Vertex AI custom training
Vertex AI custom training provides the following strengths and capabilities:
- Custom training: Lets you run your own training code in a managed environment, using either prebuilt or custom containers. You have control over the training process, libraries, and infrastructure.
- Hyperparameter tuning: Helps optimize model performance by automatically searching for the best hyperparameter configurations.
- Training pipelines: Lets you define and run complex ML workflows with multiple steps.
- Distributed training: Supports training machine learning models across multiple machines (nodes) in a managed training cluster to accelerate the training process for large datasets and complex models.
- Lifecycle: Provides a managed platform for the entire model training lifecycle, from data preparation to model evaluation.
- Scalability: Offers scalable compute resources, including CPUs, GPUs, and TPUs. You can configure the number and type of machines for your training jobs.
- Integration: Integrated with other Vertex AI services like Datasets,Vertex AI Experiments, Vertex AI Experiments, and Vertex AI Experiments.
- Flexibility: Vertex AI custom training provides high flexibility in terms of code and environment.
Ray on Vertex AI
Ray on Vertex AI leverages the open-source Ray framework for scaling AI and Python applications within Vertex AI. Ray on Vertex AI, itself, provides infrastructure for distributed computing and parallel processing. It can be used for scaling training workloads, running distributed applications, and even serving models.
Ray on Vertex AI includes the following:
- Focus: Provides a managed environment for running distributed applications using the Ray framework. It simplifies the management of Ray clusters on Google Cloud.
- Scalability: Designed for high scalability using Ray's distributed computing capabilities. You can create Ray clusters with up to 2,000 nodes. Ray on Vertex AI supports both manual and autoscaling of Ray clusters based on resource needs.
- Ease of use: If you are already familiar with Ray, you can often use your existing Ray code with minimal changes. Vertex AI manages the underlying infrastructure for the Ray cluster. However, it might require a deeper understanding of Ray concepts compared to basic custom training jobs.
- Integration: Integrates with other Google Cloud services like Vertex AI Prediction and BigQuery. You can read and write data with BigQuery from your Ray cluster.
- Flexibility: Offers high flexibility for building distributed applications beyond just model training. Ray on Vertex AI supports various frameworks like TensorFlow, PyTorch, and scikit-learn. You can also run Spark on Ray using RayDP.
Key differences between Vertex AI custom training and Ray on Vertex AI
Vertex AI custom training is a broader service managing various training methods, while Ray on Vertex AI specifically uses the Ray distributed computing framework.
While Ray on Vertex AI can be used for scaling training, it's also designed for more general-purpose distributed Python applications, including data processing and model serving. Vertex AI training is primarily focused on model development and training.

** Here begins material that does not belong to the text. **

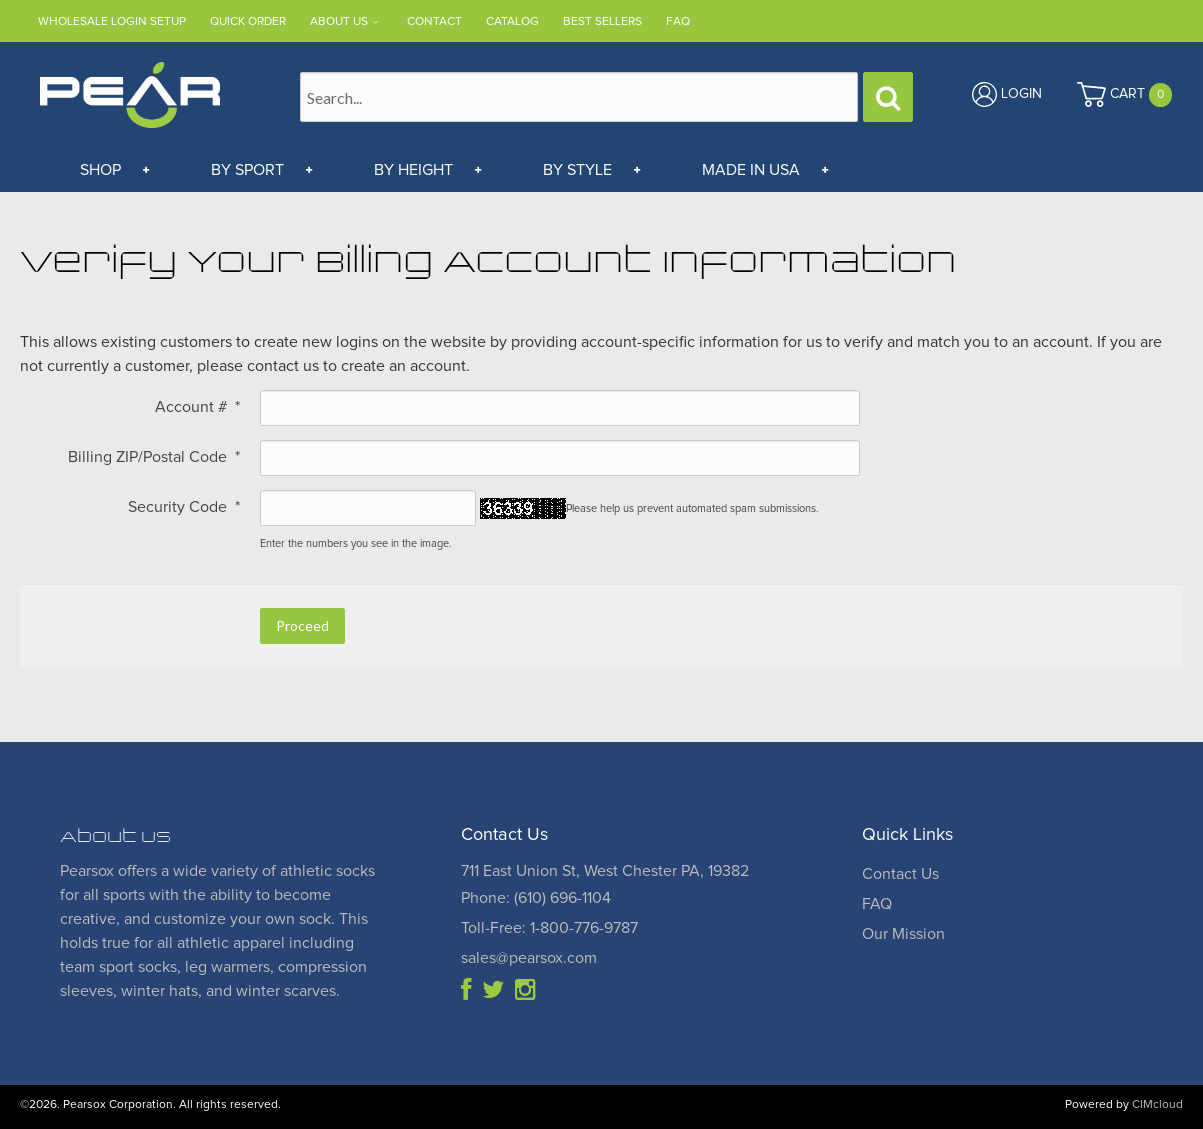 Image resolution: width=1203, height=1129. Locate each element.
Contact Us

Vertex AI training offers different levels of abstraction (AutoML being the highest, and custom training the lowest). Ray on Vertex AI provides a specific framework that requires understanding Ray's concepts.

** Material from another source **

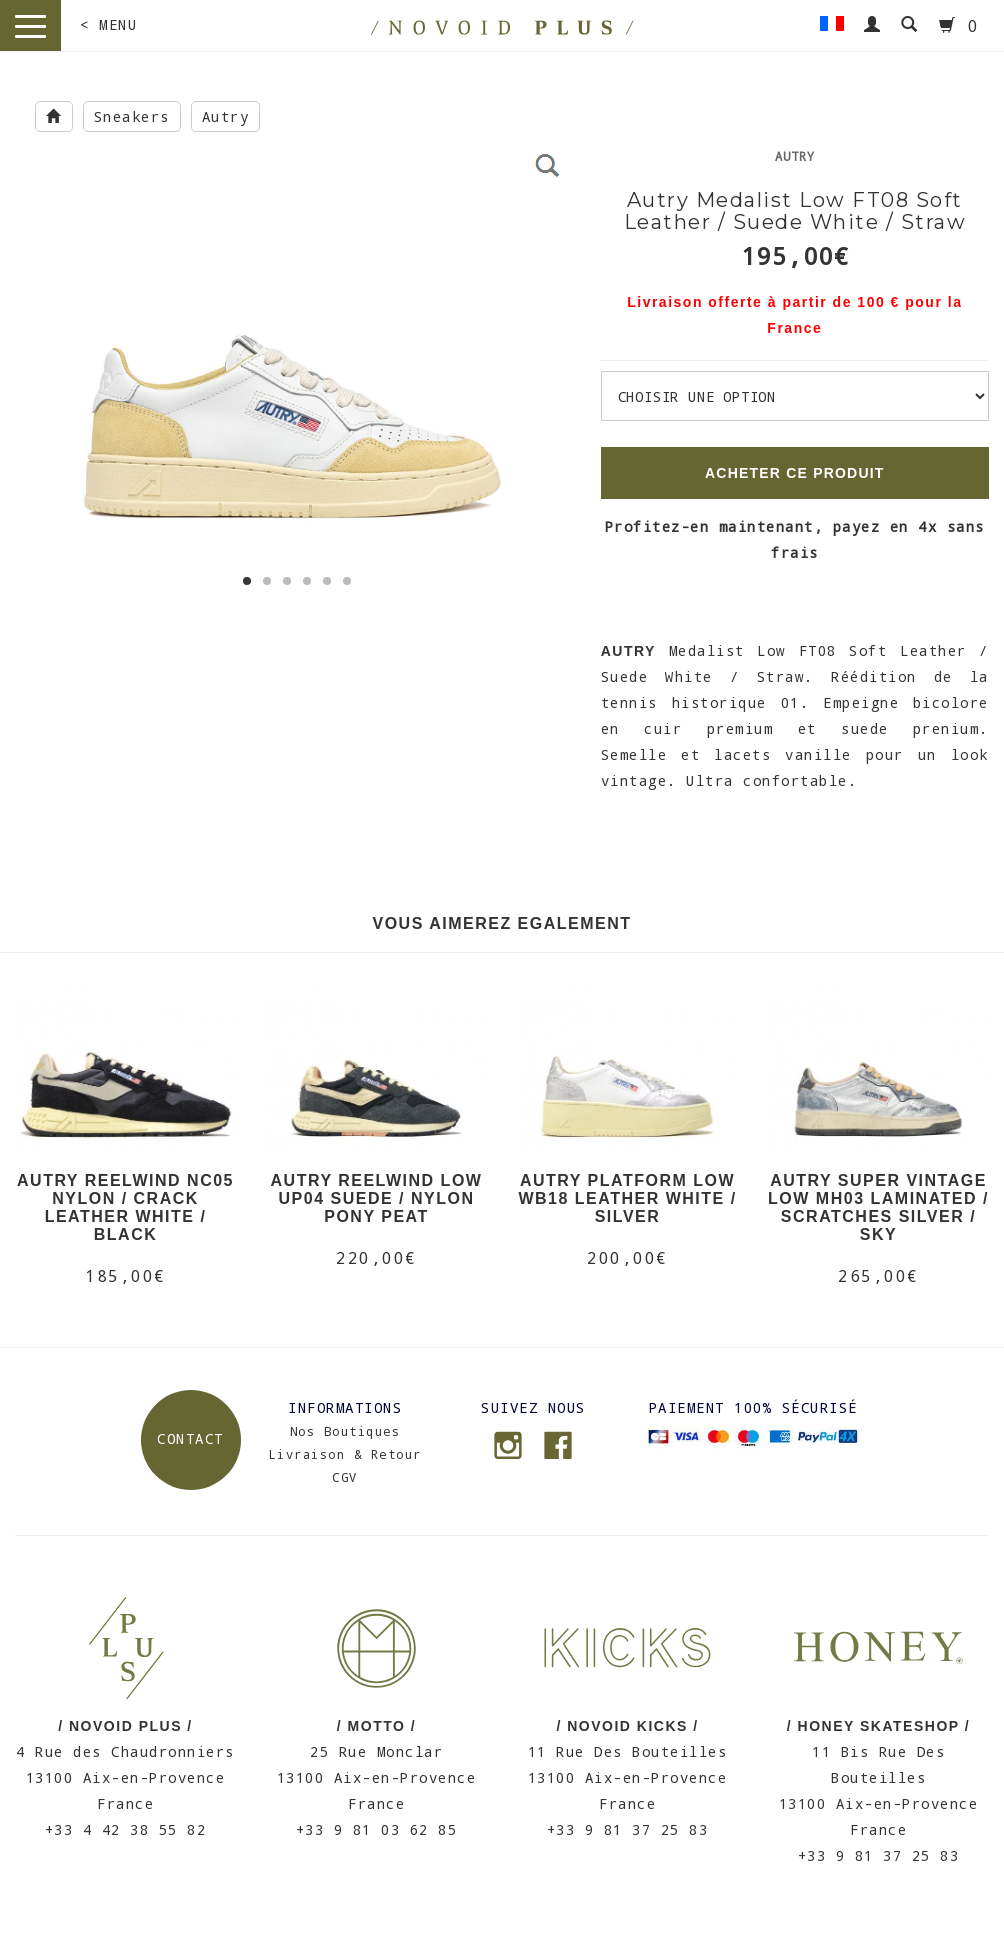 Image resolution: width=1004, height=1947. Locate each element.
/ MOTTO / (376, 1726)
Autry (226, 116)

With general Vertex AI custom training, you configure resources for individual training jobs. With Ray on Vertex AI, you manage Ray clusters, and Ray handles the distribution of tasks within the cluster.
Compare the distributed training options
The following compares Vertex AI and Ray on Vertex AI with respect to distributed training.
Framework-centric versus Ray-centric
- Vertex AI distributed training is typically tied to the distributed capabilities of a specific ML framework (for example, TensorFlow or PyTorch). You configure Vertex AI to provide the necessary infrastructure for that framework to manage the distribution.
- Ray on Vertex AI uses Ray as the central distributed computing framework. You structure your application using Ray's primitives, and Ray handles the distribution of work across the cluster, regardless of the underlying ML framework used within the Ray tasks.
Configuration of Distribution
- In Vertex AI distributed training, you configure the number and types of replicas for a specific training job.
- With Ray on Vertex AI, you configure the size and composition of the Ray cluster, and then Ray's scheduler dynamically distributes tasks and actors across the available nodes.
Scope of Distribution
- Vertex AI distributed training is generally focused on a single, potentially long-running training job.
- Ray on Vertex AI provides a more persistent and general-purpose distributed computing environment where you can run multiple distributed tasks and applications over the lifecycle of the Ray cluster.
Summary
If you need to use the power of distributed computing with the Ray framework within the Google Cloud environment, Ray on Vertex AI is the service to use. Ray on Vertex AI can be considered a specific tool within the larger Vertex AI ecosystem, particularly useful for highly scalable and distributed workloads.
If you need a more general-purpose managed platform for various model training approaches, including automated options, custom code execution, and hyperparameter tuning, the broader Vertex AI custom training services are useful.